## Your objective
Set down each record below exactly as it stands. Pictures are not part of the copy.

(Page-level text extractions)
* * * * * * *

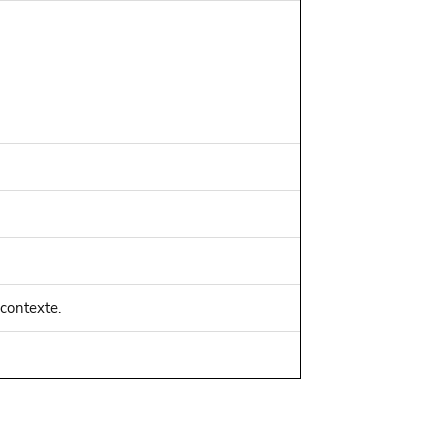
 contexte.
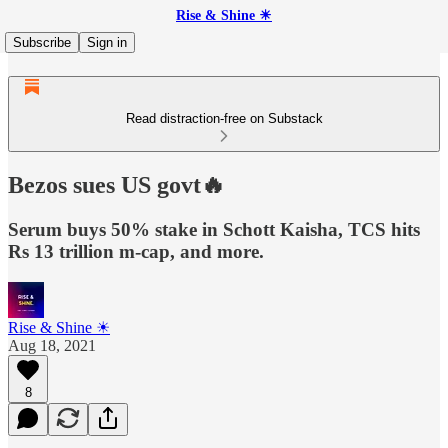
Rise & Shine ☀
Subscribe
Sign in
Read distraction-free on Substack
Bezos sues US govt🔥
Serum buys 50% stake in Schott Kaisha, TCS hits
Rs 13 trillion m-cap, and more.
Rise & Shine ☀
Aug 18, 2021
8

* * * * * * *

## Solution for this exercise
 contexte.
Rise & Shine ☀
Subscribe
Sign in
Read distraction-free on Substack
Bezos sues US govt🔥
Serum buys 50% stake in Schott Kaisha, TCS hits
Rs 13 trillion m-cap, and more.
Rise & Shine ☀
Aug 18, 2021
8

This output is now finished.